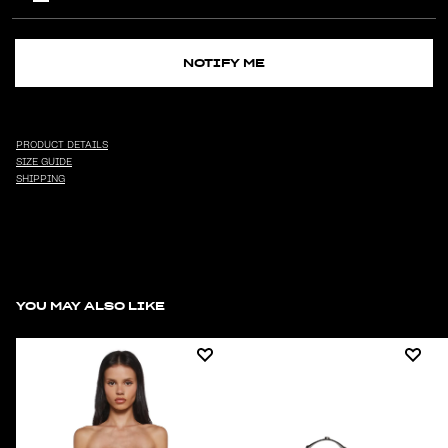
NOTIFY ME
PRODUCT DETAILS
SIZE GUIDE
SHIPPING
YOU MAY ALSO LIKE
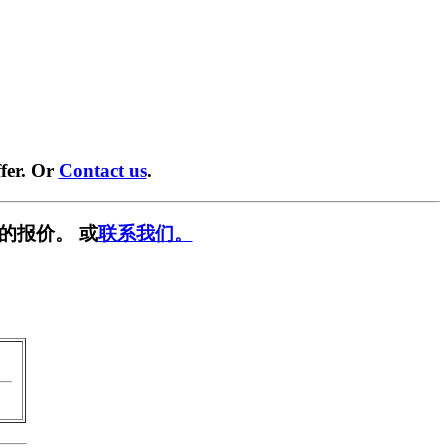
fer. Or
Contact us
.
的报价。 或
联系我们。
▬▬▬▬▬▬
*PROBLEM TO WORK ON*.
Write the listing again exactly, duplicating every line and skipping the pictures.

*ANSWER TO THIS PROBLEM*.
NOTIFY ME
PRODUCT DETAILS
SIZE GUIDE
SHIPPING
YOU MAY ALSO LIKE
fer. Or
Contact us
.
的报价。 或
联系我们。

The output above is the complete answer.